Restrictions in some states requiring all gun sales to be conducted through licensed dealers have diminished attendance at gun shows — as legislation in 1968 throttled traffic in mail-order firearms. Such lamentable laws, as ineffective as they are at curbing crime, benefit shops that sell used guns. The most convenient place to buy discontinued or secondhand firearms is a brick-and-mortar store.

To best tap the secondhand market, let customers know you accept trade-ins and can appraise used guns. The most valuable firearms from estates often wind up with appraisers. “That service pays me twice,” a proprietor told me. “I charge to appraise, and I get first crack at guns that have been closeted for years.” You’re smart to acknowledge a conflict of interest here. The customer will appreciate it, and you shouldn’t lose your chance to buy.

Secondhand guns deserve better than second-tier status in cobbled racks or wedged between new firearms. Better to display them prominently and apart from new firearms, so buyers like me notice them right away. Mark the model, chambering and price on a hang tag anyone can read without corrective glasses or lifting the firearm. No trigger locks, please.

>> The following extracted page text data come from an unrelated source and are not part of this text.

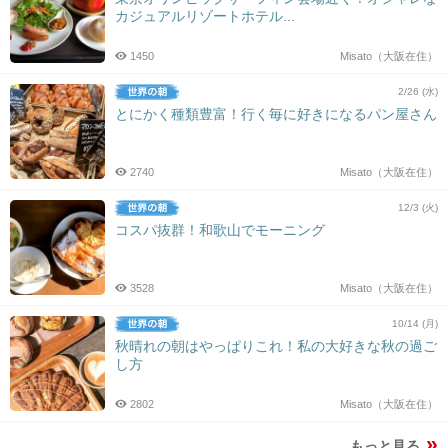
カジュアルリゾートホテル...
1450
Misato（大阪在住）
2/26 (水)
とにかく種類豊富！行く毎に好きになるパン屋さん
2740
Misato（大阪在住）
12/3 (火)
コスパ抜群！和歌山でモーニング
3528
Misato（大阪在住）
10/14 (月)
秋晴れの朝はやっぱりこれ！私の大好きな秋の過ご
し方
2802
Misato（大阪在住）
もっと見る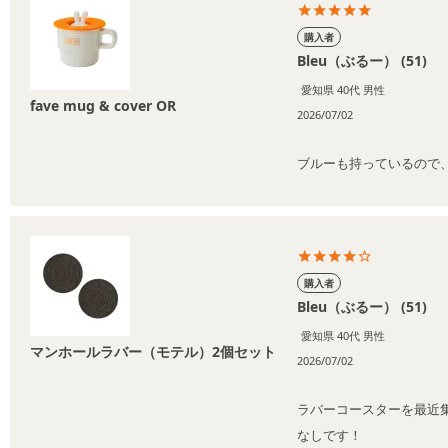
購入者
Bleu（ぶるー）
51
愛知県
40代
男性
fave mug & cover OR
2026/07/02
ブルーも持っているので
購入者
Bleu（ぶるー）
51
愛知県
40代
男性
マンホールラバー（モテル）2個セット
2026/07/02
ラバーコースターを最近
なしです！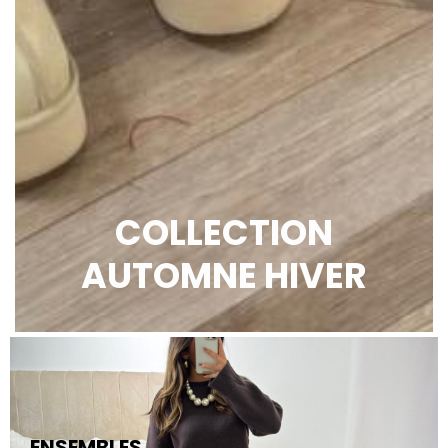
COLLECTION
AUTOMNE HIVER
ENSEMBLES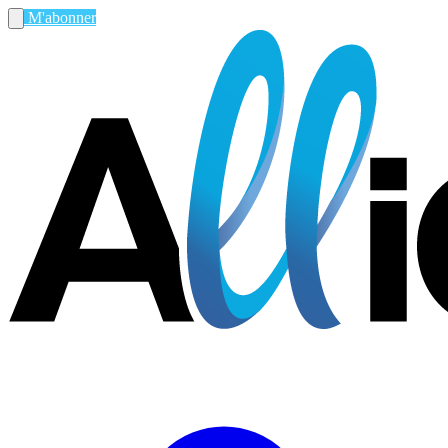
M'abonner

Cabela’s stores feature plush “Gun Libraries” that add perceived value to used firearms, but you can build atmosphere at much a lesser cost. Dedicate a corner or section, then hang period posters and calendars, maybe a dash of tasteful taxidermy. Images of film stars with iconic firearms — John Wayne and a Winchester, Tom Selleck with a Sharps — evoke nostalgia that can help you sell period guns. Add hunting photos, vintage cartridge boxes, gun belts, duck decoys, bullet boards, old copies of periodicals like Gun Digest and American Rifleman, and tin reproductions of industry placards. Set up a 1940s-era loading bench, with period guns and tools.

You want visitors to relax and perhaps remember, to enjoy a few moments in another era. As with automobiles, smartphones and beer, you’re peddling more than product — you’re selling a lifestyle!

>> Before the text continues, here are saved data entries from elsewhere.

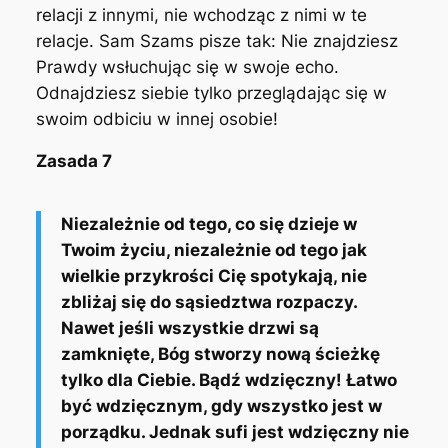
relacji z innymi, nie wchodząc z nimi w te
relacje. Sam Szams pisze tak:
Nie znajdziesz
Prawdy wsłuchując się w swoje echo.
Odnajdziesz siebie tylko przeglądając się w
swoim odbiciu w innej osobie!
Zasada 7
Niezależnie od tego, co się dzieje w
Twoim życiu, niezależnie od tego jak
wielkie przykrości Cię spotykają, nie
zbliżaj się do sąsiedztwa rozpaczy.
Nawet jeśli wszystkie drzwi są
zamknięte, Bóg stworzy nową ścieżkę
tylko dla Ciebie. Bądź wdzięczny! Łatwo
być wdzięcznym, gdy wszystko jest w
porządku. Jednak sufi jest wdzięczny nie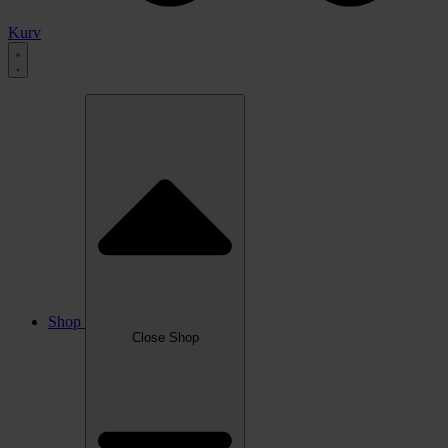
Kurv
Shop
Close Shop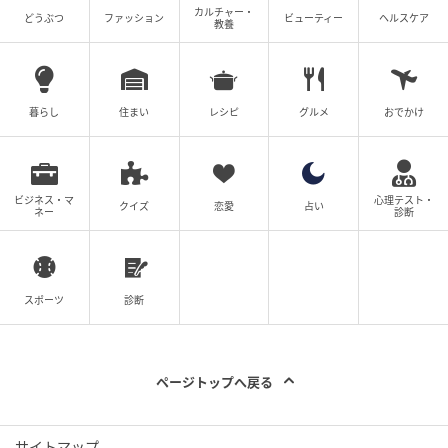
カルチャー・
どうぶつ
ファッション
ビューティー
ヘルスケア
教養
暮らし
住まい
レシピ
グルメ
おでかけ
ビジネス・マ
心理テスト・
クイズ
恋愛
占い
ネー
診断
スポーツ
診断
ページトップへ戻る
サイトマップ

Remind buyers of related items: ammunition, but also gun cases, holsters, sights, scopes, slings, chokes, targets, cleaning supplies and hand-loading tools and components.

Offering guarantees on used firearms is your call. Declaring every sale final won’t prevent you from acting charitably later on. It’s the frontier way to deal in used guns, and perhaps still the best.

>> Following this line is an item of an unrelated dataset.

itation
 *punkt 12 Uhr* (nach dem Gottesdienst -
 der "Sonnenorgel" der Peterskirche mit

Sidebar: Top Tips for Selling Used Guns

Having bought and sold hundreds of firearms, I’ve learned the following:

  • Brands matter. Guns with a name other than the manufacturer’s (Glenfield, not Marlin) bring less.
  • Pretty wood adds value to an otherwise ordinary gun; so do screws that have never been touched.
  • The original box, hangtag and paperwork significantly boost prices of collectible firearms.
  • A cheap scope and carrying strap add no value to a fine rifle. A pristine, period scope and sling can.
  • Custom-built rifles seldom bring near replacement cost and are often hard to sell, even at discount.

A little attention to a neglected or lightly scarred firearm can give it rack appeal:

  • Cleaning a bore is like detailing a car’s interior. It adds sparkle and contributes to a good first impression.
  • A light scrub with a toothbrush and boiled linseed oil renews checkering. Follow with a dry brush.
  • Replacing or reshaping a disfigured or ill-fitted aftermarket recoil pad gives the stock a crisp profile.


Sidebar: Cartridge Equivalents

Re-barreled guns not stamped for the chambering deter most buyers — but don’t instantly dismiss unfamiliar numbers! You can fire .38 Specials in .357 chambers, .44 Specials in .44 Magnums, .45 Colts in .454 Casulls. Likewise, you can use .25-35 ammo in chambers cut for the .25-36 Marlin. Rifles in .38-55 accept .375 Winchester ammo — but its high pressure makes it hazardous in vintage .38-55s. The .244 and 6mm Remington are identical, so too the 7x57, 7mm Mauser and .275 Rigby. Early Winchester M70s stamped .300 Magnum are bored for the .300 H&H, as the .300 Winchester and .300 Weatherby hadn’t yet appeared.

Cartridge names don’t all reflect bullet diameter. The .256 Newton fires a 6.5mm (.264) missile. The .386 bullets of the .41 Colt would rattle down a .41 Magnum barrel, groove diameter .410.